We start out in 1989 New Jersey, watching as twin sisters take a trip through a “Dark Ride” – aka an amusement part attraction where you ride a roller coaster-like train through a dark and spooky environment – and not to shock you – but they don’t finish the ride and go for cotton candy. No, instead they get killed by a hulking goon who is promptly arrested, charged with the murders of the fourteen bodies found scattered about the place, and taken off to the booby hatch. This Dark Ride goes truly dark. Someteen years later, a group of five college students and one unstable but easy on the eyes female hitchhiker decides to take a trip to the amusement park, reopening after all those years. And wouldn’t you just know it? The psycho escapes from the asylum and heads right back to where it all began – the same Dark Ride the kids have decided to break into and party in. Who will survive, and what will be left of them?

Dark Ride ends up a meh misfire of a movie. The ingredients are sorta there – you have a mostly unknown but  adequate cast, with Sigler proving an adequate lead for what she’s asked to do here; you have a big creepy killer; you have a smidge of nudity; and you have some fairly gruesome and gory kills, including two that are undeniably awesome in their graphic nastiness. But there are some pretty big problems, and to mention them I’m going to need to whip out The Sword of Spoiler! First off: big ol’ killer Jonah. He’s deformed and wears a babyface mask for the bulk of the movie. We hear about his disfigurement a few times. But when he’s maskless for a brief interval in the middle of the movie — in admittedly poor lighting conditions — his face seems mostly okay. And then, come the end of the movie – they “forget” to show us what’s under that mask — not even a Final Jump reveal. WTH?

And, while we’re on the subject of our Psycho du Jour – it turns out ol’ killer Jonah is really just a big kid with the mind of a child in the body of the Hulk. My co-watchers and I had a discussion about this during the movie – what’s scarier? A big dumb guy who doesn’t realize what he’s doing but wants to recreate the gory scenes of the Dark Ride he lives in using your body? Or a confident and intelligent nutjob who wants to kill you because 1. he likes it. 2. he wants to. and 3. because he can? Well, having seen this movie — I have to go with the latter — the sick fear of knowing someone is working hard to get you into position to slaughter you – creeeeeppppyyyy! Wandering into a place and having a big goon grab you and mindlessly mash you into hamburger – well, don’t get me wrong – it still seems like it would make for a lousy afternoon – but it’s not really as scary.

Oh, and another problem with the movie – it’s slow enough that my co-watchers and I could have the above discussion about the movie during the movie and not feel like we were missing the movie. Yep, some big slow patches in that middle section lead to wandering attentions and off-screen anecdotes a flyin’. The filmmakers take no care to clue us in on the layout of the Dark Ride, so in the later reels there’s no sense of where anyone is at any time, and the place seems as big as a small town, which adds nothing to the suspense bank at all. There are also weird stylized directorial touches by Singer that bring nothing to the table, like the sped-up patty cake game in the van, and Sigler being front and center while the background spins around her twice. Dial it back there, Hitchcock Junior!

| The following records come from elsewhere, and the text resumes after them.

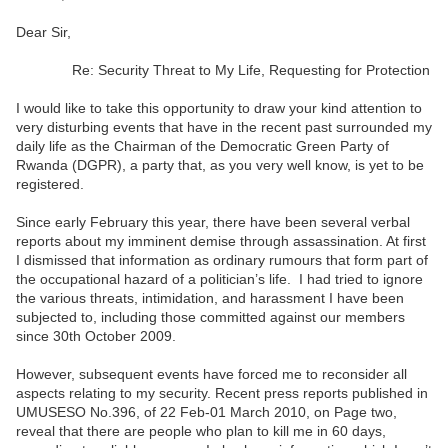
Dear Sir,
Re: Security Threat to My Life, Requesting for Protection
I would like to take this opportunity to draw your kind attention to
very disturbing events that have in the recent past surrounded my
daily life as the Chairman of the Democratic Green Party of
Rwanda (DGPR), a party that, as you very well know, is yet to be
registered.
Since early February this year, there have been several verbal
reports about my imminent demise through assassination. At first
I dismissed that information as ordinary rumours that form part of
the occupational hazard of a politician’s life. I had tried to ignore
the various threats, intimidation, and harassment I have been
subjected to, including those committed against our members
since 30th October 2009.
However, subsequent events have forced me to reconsider all
aspects relating to my security. Recent press reports published in
UMUSESO No.396, of 22 Feb-01 March 2010, on Page two,
reveal that there are people who plan to kill me in 60 days,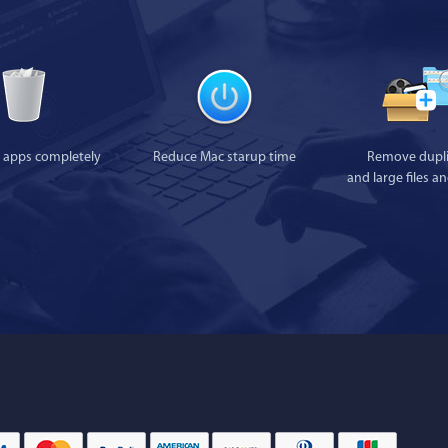
l apps completely
Reduce Mac starup time
Remove dupli
and large files a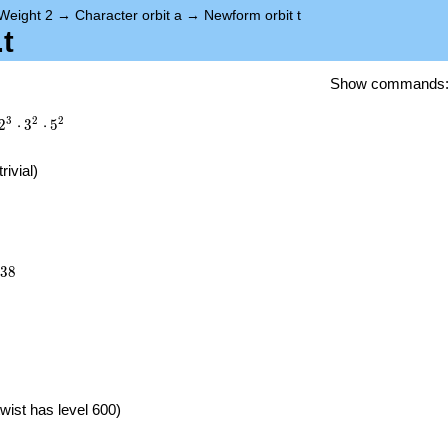
Weight 2
→
Character orbit a
→
Newform orbit t
t
Show commands
3
2
2
2
⋅
3
⋅
5
trivial)
638
3
8
}
wist has level 600)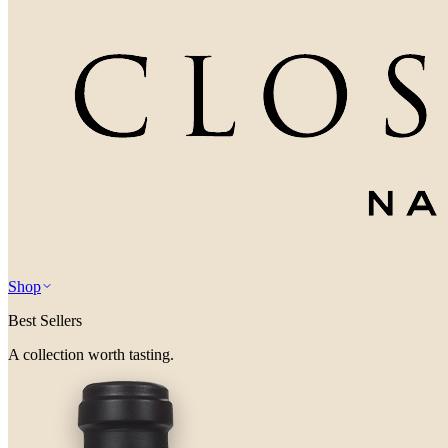
Shop
Best Sellers
A collection worth tasting.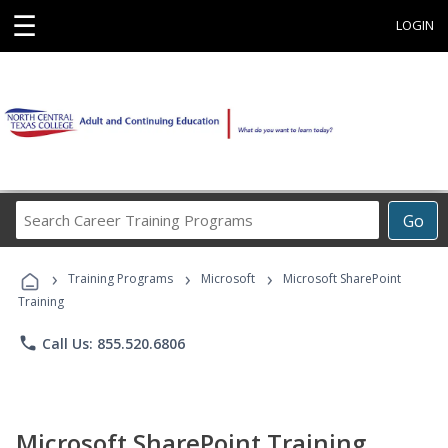
☰
LOGIN
Search
Go
Career
Training
›
›
›
Programs
Training Programs
Microsoft
Microsoft SharePoint
Training
phone
Call Us: 855.520.6806
Microsoft SharePoint Training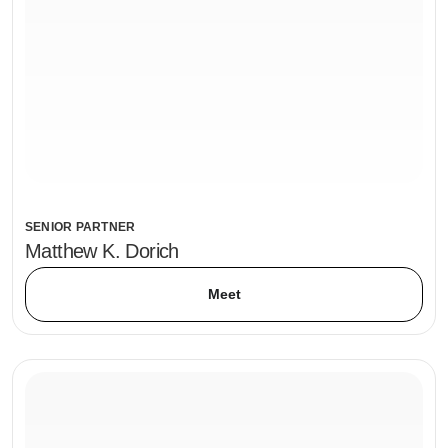
SENIOR PARTNER
Matthew K. Dorich
Meet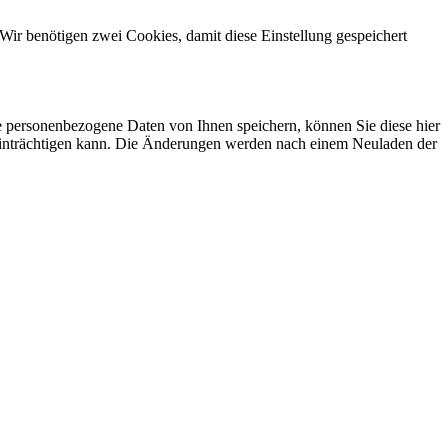
Wir benötigen zwei Cookies, damit diese Einstellung gespeichert
se personenbezogene Daten von Ihnen speichern, können Sie diese hier
beeinträchtigen kann. Die Änderungen werden nach einem Neuladen der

And the script has problems as well – giving us characters who are mostly at best unlikable and sometimes really annoying, and plot holes – I thought I heard something about a trip from California to New Orleans — by way of New Jersey? Worst navigation ever! Finally, and this is a big one — there’s a big twist near the end — turns out one of the college kids had a secret agenda all along. Well, okay, during the final minutes of the movie I’m not going to say I was surprised, but I went with it. But now, having thought about it – this character was working overtime to get everyone into that funhouse – but the subplot of Jonah’s escape plainly shows it to be a random bad luck thing involving a stupid choice on the part of his guards. And not in a “planning to escape first chance I get ah here it is now” kind of way either. You got Jonah sitting in catatonia in a room, followed by the guards blatantly breaking one of the cardinal food rules of his incarceration — yes, much like a Gremlin — followed by this event winding Jonah back up to his old murderous ways and putting him on the path to walking out and heading back to the Dark Ride. What incredible luck; that happening right on the same night when the plotter in the amusement park just happened to get several new victims lined up inside the joint. That’s a key point of storytelling that these filmmakers totally tried to gloss over. And I’m calling them on it. Shenanigans indeed.

So, in the end, this one might be worth a look for desperate slasher junkies in need of a fix, but they could save a lot of time and check out a death scenes compilation on YouTube. Everyone else? Your tickets to the Dark Ride are revoked. You can thank me later.

Editor’s Note: Screenwriter Robert Dean Kline has since given us David DeCoteau’s The Wrong Valentine and the 2021 horror entry, 6:45.